There is one feature I remember caused some head-aches for Code::Blocks. They used a separate parser instance for every project in the IDE, which meant that all the standard include files would be parsed and kept in memory multiple times. When they later switched to a common parser for all projects they ran into stability issues. If you can arrange it, it would be great for multi-project IDEs to be able to add and remove projects to your parser without reparsing Phobos/druntime (which may have its .di files replaced by .d files, looking at the past discussion). C bindings could be an option. (As in: the smallest common denominator.) They
 Since assembly code is usually small I just preallocate an 
 array of sourceCode.length tokens and realloc it to the correct 
 size when I'm done parsing. Nothing pretty, but simple and I am 
 sure it won't get any faster ;).
I'm sure it will :) (I'm going to elaborate on this some time later).
I'm curious.
 There are several EoF conditions: \0, \x1A, __EOF__ and physicas 
 EOF. And any loop would need to check for all.

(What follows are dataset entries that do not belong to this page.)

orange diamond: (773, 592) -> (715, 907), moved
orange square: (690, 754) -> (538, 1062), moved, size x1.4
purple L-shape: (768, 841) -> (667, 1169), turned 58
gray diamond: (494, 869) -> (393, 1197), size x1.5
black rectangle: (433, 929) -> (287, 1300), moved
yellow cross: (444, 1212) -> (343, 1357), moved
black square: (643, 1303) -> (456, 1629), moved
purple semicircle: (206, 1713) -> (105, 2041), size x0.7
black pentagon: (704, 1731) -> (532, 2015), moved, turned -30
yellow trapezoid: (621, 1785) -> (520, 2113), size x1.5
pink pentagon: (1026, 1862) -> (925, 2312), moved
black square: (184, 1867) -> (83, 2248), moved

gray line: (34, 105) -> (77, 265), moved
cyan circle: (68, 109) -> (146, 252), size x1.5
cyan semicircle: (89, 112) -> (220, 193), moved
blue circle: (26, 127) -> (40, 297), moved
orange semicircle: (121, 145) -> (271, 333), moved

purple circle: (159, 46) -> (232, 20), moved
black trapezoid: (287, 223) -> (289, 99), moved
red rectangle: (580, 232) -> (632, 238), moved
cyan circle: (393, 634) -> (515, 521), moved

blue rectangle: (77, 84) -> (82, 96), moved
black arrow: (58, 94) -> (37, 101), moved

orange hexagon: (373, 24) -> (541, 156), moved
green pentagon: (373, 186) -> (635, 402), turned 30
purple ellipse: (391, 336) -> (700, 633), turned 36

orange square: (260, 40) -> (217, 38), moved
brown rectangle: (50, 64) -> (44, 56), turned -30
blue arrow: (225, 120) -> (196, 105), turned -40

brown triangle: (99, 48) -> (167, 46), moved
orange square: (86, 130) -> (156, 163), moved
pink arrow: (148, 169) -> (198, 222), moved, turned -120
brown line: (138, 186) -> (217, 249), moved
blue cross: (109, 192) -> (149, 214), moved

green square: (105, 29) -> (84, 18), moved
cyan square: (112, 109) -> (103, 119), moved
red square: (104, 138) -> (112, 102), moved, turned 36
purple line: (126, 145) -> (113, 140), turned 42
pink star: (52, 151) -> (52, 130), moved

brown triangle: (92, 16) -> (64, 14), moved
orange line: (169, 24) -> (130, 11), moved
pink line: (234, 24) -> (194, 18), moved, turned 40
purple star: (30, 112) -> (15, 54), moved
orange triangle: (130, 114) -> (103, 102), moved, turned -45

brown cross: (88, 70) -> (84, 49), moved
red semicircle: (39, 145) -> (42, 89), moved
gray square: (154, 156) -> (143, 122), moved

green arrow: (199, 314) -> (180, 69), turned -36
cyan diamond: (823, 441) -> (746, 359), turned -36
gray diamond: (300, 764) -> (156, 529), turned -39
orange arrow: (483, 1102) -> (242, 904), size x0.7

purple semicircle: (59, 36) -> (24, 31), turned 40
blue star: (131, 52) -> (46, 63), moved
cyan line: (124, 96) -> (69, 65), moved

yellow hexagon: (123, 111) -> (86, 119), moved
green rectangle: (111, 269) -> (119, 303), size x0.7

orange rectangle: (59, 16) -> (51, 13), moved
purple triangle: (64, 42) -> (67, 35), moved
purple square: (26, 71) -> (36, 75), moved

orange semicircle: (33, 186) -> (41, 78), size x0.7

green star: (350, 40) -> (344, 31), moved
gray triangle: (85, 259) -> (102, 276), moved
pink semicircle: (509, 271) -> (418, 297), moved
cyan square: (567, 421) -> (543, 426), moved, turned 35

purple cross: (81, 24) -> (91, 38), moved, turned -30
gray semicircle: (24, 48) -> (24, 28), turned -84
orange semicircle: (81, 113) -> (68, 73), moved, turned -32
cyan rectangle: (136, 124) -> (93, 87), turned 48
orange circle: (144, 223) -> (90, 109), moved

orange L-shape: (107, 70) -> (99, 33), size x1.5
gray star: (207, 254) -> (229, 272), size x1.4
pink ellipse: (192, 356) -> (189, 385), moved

Preallocation 
 could eliminate the need to check for physical EoF, but would 
 make it impossible to avoid input string copying and also would 
 not allow passing a function a slice of string to be lexed.
I found that I usually either load from file into a newly allocated buffer (where a copy occurs, only because I forgot about assumeUnique in std.exception) or I am editing the file in which case I recreate the source string after every key stroke anyway. I can still pass slices of that string to functions though. Not sure what you mean. It probably doesn't work for D as well as for ASM code, but I could also check for \x1A and __EOF__ in the same fashion. (By the way, is it \x1A (substitute, ^Z) or did you mean \0x04 (end-of-transmission, ^D)?) The way it works is: Parser states like 'in expression' can safely peek at the next character at any time. If it doesn't match what they expect they emit an error and drop back to the "surrounding" parser state. When they reach the "file" level, that's the only place where an EOF (which will only occur once per file anyway) will be consumed. In theory one can drop all string length checks and work on char* directly with a known terminator char that is distinct from anything else.
 ** Errors  **
 I generally keep the start and end column, in case someone 
 wants that.
This functionality has been the priority from the beginning. Not implemented yet but designed for. Evaluation of column and line only on demand is caused by the assumption that such information is needed rarely (primarily to display information to the user). My new design also addresses the use cases when it is needed frequently. [...] Incremental changes are the key to efficiency, and I'm going to invest a lot of effort into making them. Also immutability of data structures will enable many optimizations.
No more questions! -- Marco
May 20 2012
next sibling parent reply "Roman D. Boiko" <rb d-coding.com> writes:
On Sunday, 20 May 2012 at 17:42:59 UTC, Marco Leise wrote:
 There is one feature I remember caused some head-aches for 
 Code::Blocks. They used a separate parser instance for every 
 project in the IDE, which meant that all the standard include 
 files would be parsed and kept in memory multiple times. When 
 they later switched to a common parser for all projects they 
 ran into stability issues. If you can arrange it, it would be 
 great for multi-project IDEs to be able to add and remove 
 projects to your parser without reparsing Phobos/druntime 
 (which may have its .di files replaced by .d files, looking at 
 the past discussion).
The opposite situation: I didn't think about parser per project :) So I guess no need to worry here.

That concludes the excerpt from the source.